### Problem statement
Transcribe exactly the line containing "UDTALELSER FRA KUNDER" and each line after it, through the end of the entries, with nothing before or after.

### Information supplied
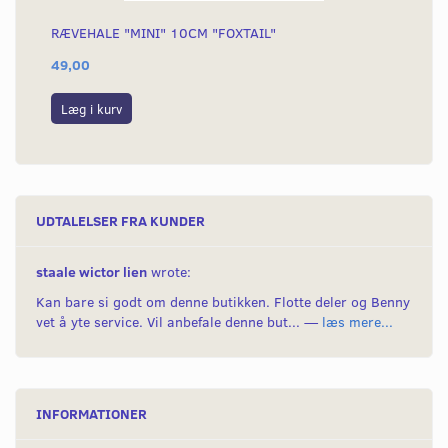
RÆVEHALE "MINI" 10CM "FOXTAIL"
KÆ
49,00
54
Læg i kurv
L
UDTALELSER FRA KUNDER
staale wictor lien
wrote:
Kan bare si godt om denne butikken. Flotte deler og Benny
vet å yte service. Vil anbefale denne but... —
læs mere...
INFORMATIONER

### Answer section
UDTALELSER FRA KUNDER
staale wictor lien
wrote:
Kan bare si godt om denne butikken. Flotte deler og Benny
vet å yte service. Vil anbefale denne but... —
læs mere...
INFORMATIONER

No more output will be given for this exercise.